Extracted page text data:
##############################

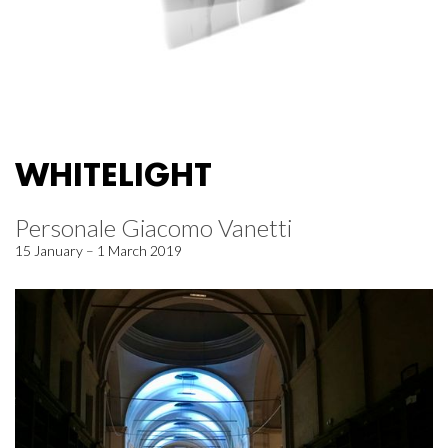
WHITELIGHT
Personale Giacomo Vanetti
15 January – 1 March 2019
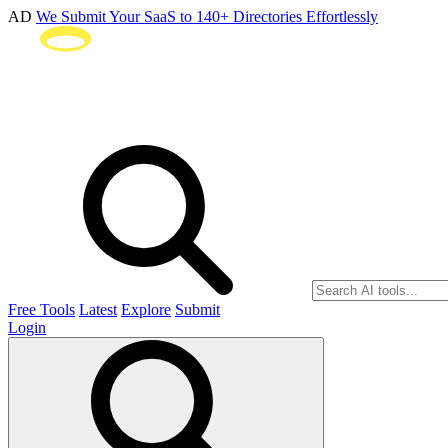
AD
We Submit Your SaaS to 140+ Directories Effortlessly
Free Tools
Latest
Explore
Submit
Login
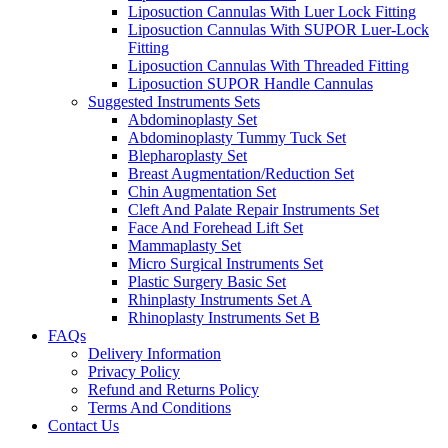
Liposuction Cannulas With Luer Lock Fitting
Liposuction Cannulas With SUPOR Luer-Lock
Fitting
Liposuction Cannulas With Threaded Fitting
Liposuction SUPOR Handle Cannulas
Suggested Instruments Sets
Abdominoplasty Set
Abdominoplasty Tummy Tuck Set
Blepharoplasty Set
Breast Augmentation/Reduction Set
Chin Augmentation Set
Cleft And Palate Repair Instruments Set
Face And Forehead Lift Set
Mammaplasty Set
Micro Surgical Instruments Set
Plastic Surgery Basic Set
Rhinplasty Instruments Set A
Rhinoplasty Instruments Set B
FAQs
Delivery Information
Privacy Policy
Refund and Returns Policy
Terms And Conditions
Contact Us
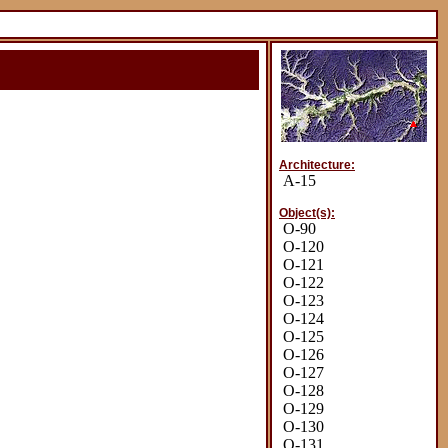
Architecture:
A-15
Object(s):
O-90
O-120
O-121
O-122
O-123
O-124
O-125
O-126
O-127
O-128
O-129
O-130
O-131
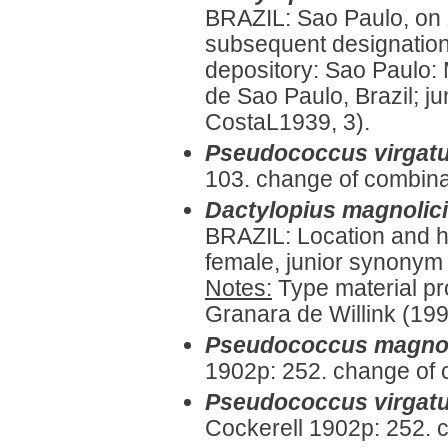
BRAZIL: Sao Paulo, on
subsequent designation
depository: Sao Paulo:
de Sao Paulo, Brazil; j
CostaL1939, 3).
Pseudococcus virgat
103. change of combina
Dactylopius magnolic
BRAZIL: Location and ho
female, junior synonym 
Notes:
Type material pr
Granara de Willink (199
Pseudococcus magnol
1902p: 252. change of 
Pseudococcus virgatu
Cockerell 1902p: 252. 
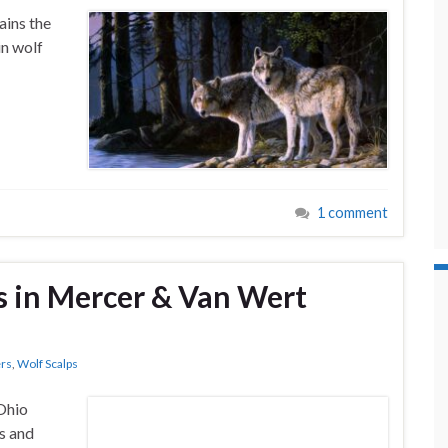
ains the
n wolf
1 comment
s in Mercer & Van Wert
rs
,
Wolf Scalps
 Ohio
s and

##############################

What needs to be done: Once you have counted the lines of the records holding the string "Liposuction", state that number with no other words.

Solved exercise: 4